## ACTIVITY
Look at every line of the material below and tally those containing "comentarios". Reply with the total alone.

## SUPPLIED MATERIAL
- Opening Delimiter -

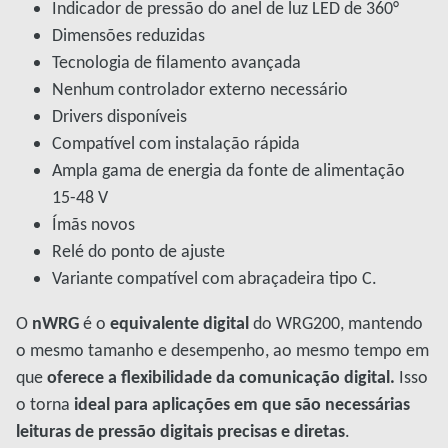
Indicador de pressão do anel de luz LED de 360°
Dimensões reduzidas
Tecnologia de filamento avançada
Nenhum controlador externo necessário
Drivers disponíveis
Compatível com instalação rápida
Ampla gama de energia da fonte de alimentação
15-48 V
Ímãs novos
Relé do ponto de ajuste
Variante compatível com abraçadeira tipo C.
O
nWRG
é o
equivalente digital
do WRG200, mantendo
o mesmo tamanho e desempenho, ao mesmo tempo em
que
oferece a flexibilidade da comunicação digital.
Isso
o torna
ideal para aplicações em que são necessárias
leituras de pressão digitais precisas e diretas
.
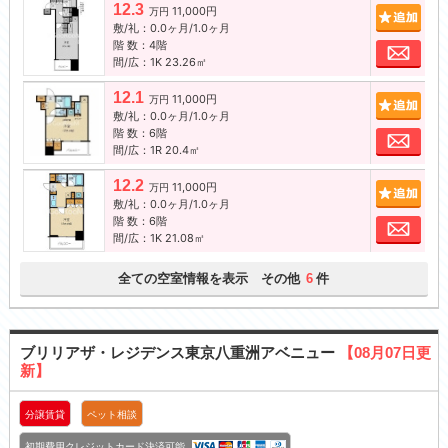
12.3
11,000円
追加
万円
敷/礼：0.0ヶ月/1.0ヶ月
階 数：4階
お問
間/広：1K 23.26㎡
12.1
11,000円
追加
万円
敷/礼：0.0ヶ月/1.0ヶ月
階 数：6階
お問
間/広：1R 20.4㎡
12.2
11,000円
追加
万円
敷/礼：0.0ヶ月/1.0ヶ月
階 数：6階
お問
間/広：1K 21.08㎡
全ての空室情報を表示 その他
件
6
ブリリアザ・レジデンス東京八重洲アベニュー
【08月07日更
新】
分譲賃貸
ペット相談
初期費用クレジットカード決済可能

- Closing Delimiter -
- Opening Delimiter -

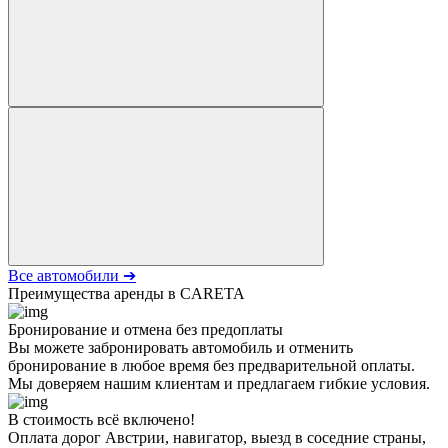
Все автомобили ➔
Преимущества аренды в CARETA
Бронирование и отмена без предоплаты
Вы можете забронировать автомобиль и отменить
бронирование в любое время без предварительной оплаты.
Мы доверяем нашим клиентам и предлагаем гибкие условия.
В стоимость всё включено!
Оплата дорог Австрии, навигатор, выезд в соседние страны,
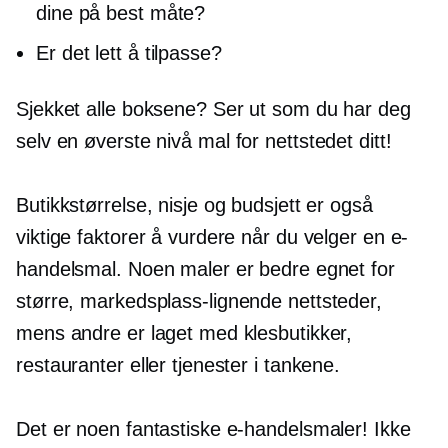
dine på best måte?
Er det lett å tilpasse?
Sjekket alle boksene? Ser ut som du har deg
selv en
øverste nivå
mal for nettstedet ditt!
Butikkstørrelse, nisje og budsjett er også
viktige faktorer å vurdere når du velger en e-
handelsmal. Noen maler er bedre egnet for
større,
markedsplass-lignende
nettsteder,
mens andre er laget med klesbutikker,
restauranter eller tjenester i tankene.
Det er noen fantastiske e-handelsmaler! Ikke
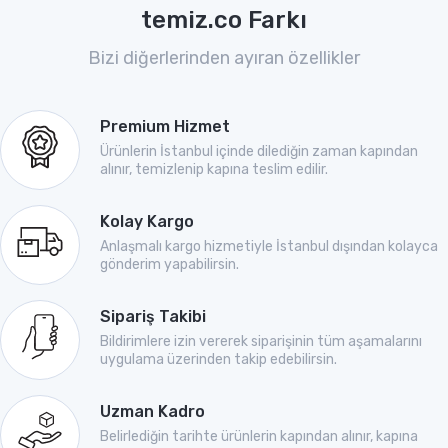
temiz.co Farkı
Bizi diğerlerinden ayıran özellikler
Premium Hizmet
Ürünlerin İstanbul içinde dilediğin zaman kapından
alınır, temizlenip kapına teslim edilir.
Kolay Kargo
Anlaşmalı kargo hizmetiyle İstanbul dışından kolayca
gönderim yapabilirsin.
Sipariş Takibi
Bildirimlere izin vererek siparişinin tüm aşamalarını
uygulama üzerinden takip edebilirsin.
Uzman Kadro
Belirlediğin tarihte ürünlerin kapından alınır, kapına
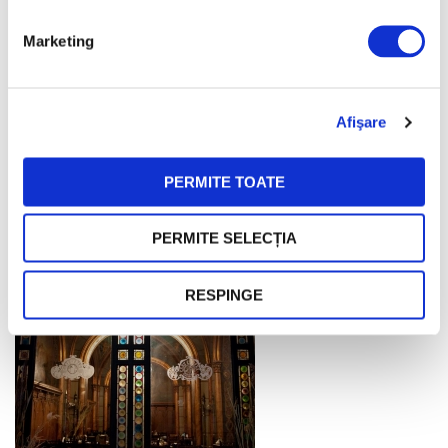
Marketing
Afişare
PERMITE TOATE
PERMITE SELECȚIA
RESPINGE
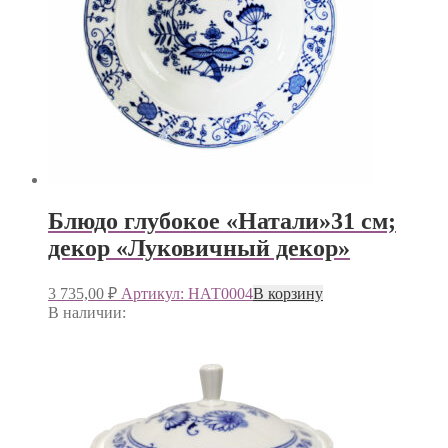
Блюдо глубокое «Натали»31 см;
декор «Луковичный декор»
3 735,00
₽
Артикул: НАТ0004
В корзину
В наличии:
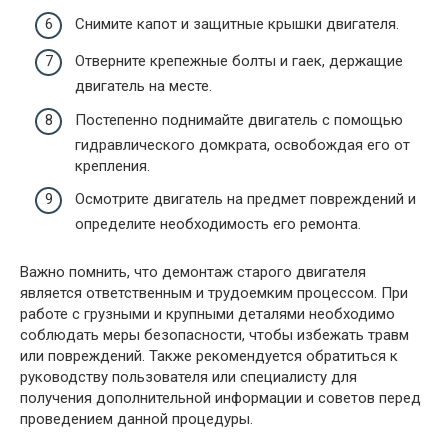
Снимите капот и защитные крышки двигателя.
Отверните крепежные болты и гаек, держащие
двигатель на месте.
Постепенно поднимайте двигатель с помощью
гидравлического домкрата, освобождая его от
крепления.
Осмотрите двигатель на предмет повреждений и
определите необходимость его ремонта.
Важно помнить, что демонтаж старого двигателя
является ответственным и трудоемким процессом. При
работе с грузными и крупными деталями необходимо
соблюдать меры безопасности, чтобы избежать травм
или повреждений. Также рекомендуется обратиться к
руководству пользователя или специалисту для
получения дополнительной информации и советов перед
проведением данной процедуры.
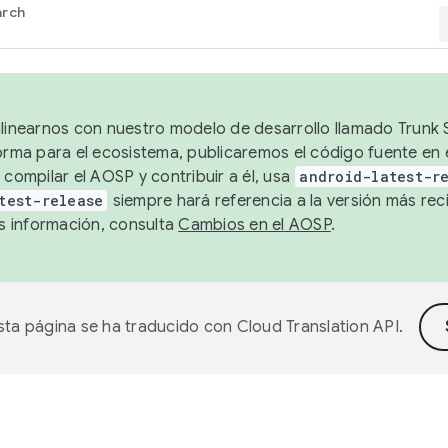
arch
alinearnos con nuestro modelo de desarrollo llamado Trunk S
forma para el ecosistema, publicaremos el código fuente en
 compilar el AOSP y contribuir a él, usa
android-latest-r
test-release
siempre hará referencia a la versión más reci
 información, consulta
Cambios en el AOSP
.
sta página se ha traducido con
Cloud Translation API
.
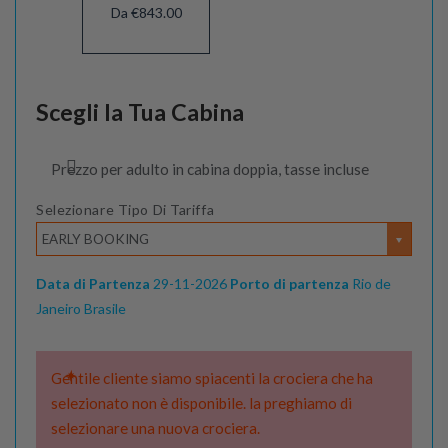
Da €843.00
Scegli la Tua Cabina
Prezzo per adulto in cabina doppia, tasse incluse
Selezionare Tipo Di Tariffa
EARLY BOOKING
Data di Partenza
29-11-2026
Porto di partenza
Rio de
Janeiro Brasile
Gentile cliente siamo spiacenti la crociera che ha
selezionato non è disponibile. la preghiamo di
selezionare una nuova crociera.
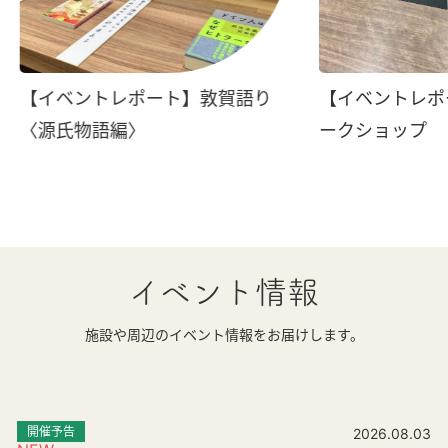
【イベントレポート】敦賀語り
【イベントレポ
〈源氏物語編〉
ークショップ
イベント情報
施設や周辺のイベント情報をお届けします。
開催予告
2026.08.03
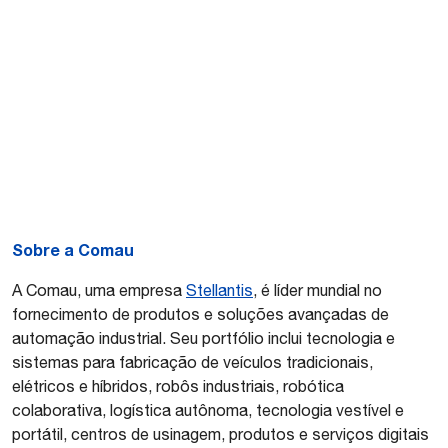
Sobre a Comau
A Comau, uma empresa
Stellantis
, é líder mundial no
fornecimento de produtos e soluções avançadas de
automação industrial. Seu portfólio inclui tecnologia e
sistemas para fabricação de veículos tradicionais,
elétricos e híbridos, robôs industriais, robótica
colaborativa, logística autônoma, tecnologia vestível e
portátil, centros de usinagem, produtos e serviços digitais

- Closing Delimiter -
- Opening Delimiter -

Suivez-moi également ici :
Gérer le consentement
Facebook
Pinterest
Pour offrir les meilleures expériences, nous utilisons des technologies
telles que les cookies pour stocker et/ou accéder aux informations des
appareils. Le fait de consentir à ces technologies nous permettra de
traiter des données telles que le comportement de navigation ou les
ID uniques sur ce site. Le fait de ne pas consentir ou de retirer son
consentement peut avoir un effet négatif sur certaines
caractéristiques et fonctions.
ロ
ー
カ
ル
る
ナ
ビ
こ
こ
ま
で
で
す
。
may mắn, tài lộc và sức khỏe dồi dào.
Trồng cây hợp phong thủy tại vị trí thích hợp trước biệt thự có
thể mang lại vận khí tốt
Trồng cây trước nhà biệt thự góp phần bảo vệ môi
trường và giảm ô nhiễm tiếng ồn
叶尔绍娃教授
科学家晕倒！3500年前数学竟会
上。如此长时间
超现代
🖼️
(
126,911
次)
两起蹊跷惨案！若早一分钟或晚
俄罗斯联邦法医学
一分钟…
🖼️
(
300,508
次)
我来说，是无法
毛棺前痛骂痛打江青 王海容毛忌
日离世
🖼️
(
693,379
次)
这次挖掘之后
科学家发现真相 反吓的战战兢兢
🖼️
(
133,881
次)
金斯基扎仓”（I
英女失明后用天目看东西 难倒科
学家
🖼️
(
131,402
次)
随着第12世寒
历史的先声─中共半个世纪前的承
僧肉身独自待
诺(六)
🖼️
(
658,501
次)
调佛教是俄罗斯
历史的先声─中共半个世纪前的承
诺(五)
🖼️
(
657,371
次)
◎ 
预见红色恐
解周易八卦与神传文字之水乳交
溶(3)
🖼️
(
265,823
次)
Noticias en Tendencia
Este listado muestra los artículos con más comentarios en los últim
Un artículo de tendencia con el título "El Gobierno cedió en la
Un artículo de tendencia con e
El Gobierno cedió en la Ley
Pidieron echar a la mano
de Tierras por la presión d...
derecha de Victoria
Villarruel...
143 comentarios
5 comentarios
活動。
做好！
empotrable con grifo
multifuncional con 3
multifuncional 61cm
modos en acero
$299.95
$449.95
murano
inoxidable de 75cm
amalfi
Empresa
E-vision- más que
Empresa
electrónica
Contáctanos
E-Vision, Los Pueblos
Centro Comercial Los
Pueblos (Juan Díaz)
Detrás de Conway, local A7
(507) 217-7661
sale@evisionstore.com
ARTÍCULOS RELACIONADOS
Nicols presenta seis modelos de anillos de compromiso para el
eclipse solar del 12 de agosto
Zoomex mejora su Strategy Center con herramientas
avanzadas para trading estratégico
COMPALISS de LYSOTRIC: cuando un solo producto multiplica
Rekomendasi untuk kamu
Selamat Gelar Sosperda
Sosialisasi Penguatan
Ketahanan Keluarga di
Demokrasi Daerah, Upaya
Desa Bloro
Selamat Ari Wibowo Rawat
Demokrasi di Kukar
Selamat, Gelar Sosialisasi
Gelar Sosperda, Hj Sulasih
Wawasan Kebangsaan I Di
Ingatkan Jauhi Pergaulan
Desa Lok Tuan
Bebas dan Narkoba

- Closing Delimiter -

## TASK RESPONSE
3